Search the data for the word "được" and copy out every line that has it.

============

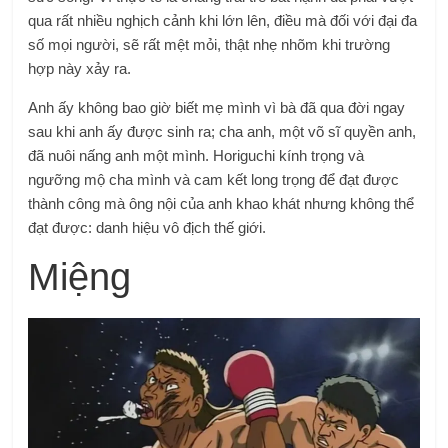
qua rất nhiều nghịch cảnh khi lớn lên, điều mà đối với đại đa
số mọi người, sẽ rất mệt mỏi, thật nhẹ nhõm khi trường
hợp này xảy ra.
Anh ấy không bao giờ biết mẹ mình vì bà đã qua đời ngay
sau khi anh ấy được sinh ra; cha anh, một võ sĩ quyền anh,
đã nuôi nấng anh một mình. Horiguchi kính trọng và
ngưỡng mộ cha mình và cam kết long trọng để đạt được
thành công mà ông nội của anh khao khát nhưng không thể
đạt được: danh hiệu vô địch thế giới.
Miệng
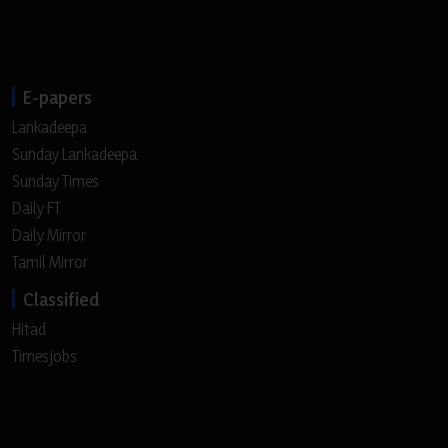
E-papers
Lankadeepa
Sunday Lankadeepa
Sunday Times
Daily FT
Daily Mirror
Tamil Mirror
Classified
Hitad
Timesjobs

============

Exercise output
sau khi anh ấy được sinh ra; cha anh, một võ sĩ quyền anh,
ngưỡng mộ cha mình và cam kết long trọng để đạt được
đạt được: danh hiệu vô địch thế giới.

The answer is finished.